Before dying, upon being asked what could have induced her to poison herself, she said: "Lizzie was so sorry that her mother deid that she wanted to die too. But I would not let her die without me, so I took the poison too, I love her more than my life." She also said that she had determined in the horse car to commit suicide. They got off the car, bought the boxes of "Rough on Rats" went home and took the poison in water. Lizzie felt the effects first and lay down to die. Sadie then repented her act and started out for help. She took a cab for Villard's rooms firsts, stopping at a street telegraph office and ordering a messenger to send a doctor to assist Miss Hart. The messenger thought she was drunk and did not obey. On going to the girls' lodging house the young men found the half naked body of Lizzie Hart stretched out ont he rumpled bed, cold in death.

It is stated an autopsy held yesterday showed that Miss Bigelow was enciente. Medical Examiner Draper, however, was seen at midnight and refused to disclose the results of the examination.

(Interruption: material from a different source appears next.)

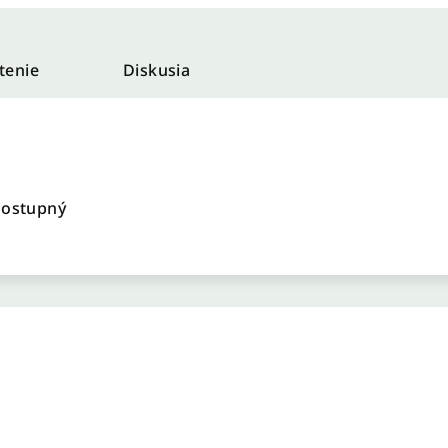
tenie
Diskusia
dostupný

Newark Daily Advocate (Newark, Ohio) - December 31, 1886

Belief That the Act of Lizzie Hart and Sadie Bigelow Was Premeditated

BOSTON, Dec 31 - It is now believed that the suicide of Lizzie Hart and Sadie Bigelow was premediatated. On the Tuesday before their death they took a room at a lodging house under fictitious names, Lizzie Hart giving that of Flora Sammes, and Sadie Bigelow that of Mrs. Johnson. This was done, it is thought, in view of their contemplated suicide and in order to conceal their identity. The landlady says that both "Mrs. Sammes" and "Mrs. Johnson" came well recommended. They appeared more than ordinarily good natured and happy. "Mrs. Sammes" or Lizzie Hart frequently played with the children but seldom had much to say to the lady of the house.

During the four days they were at the house the young women had no gentlemen callers, except on Christmas afternoon, when their friends, "Henry" and "Dick," called to take them to dinner. The story that the girls bought "rough on rats" on Christmas night fails of substantiation, and it is now supposed that they procured the poison at an earlier day. It has been denied that they were employed at Jordan, Marsh & Co.'s under any of the names given; but Villard and Reynolds, the young men with whom they supped on Christmas, say that the acquaintance was formed at that store.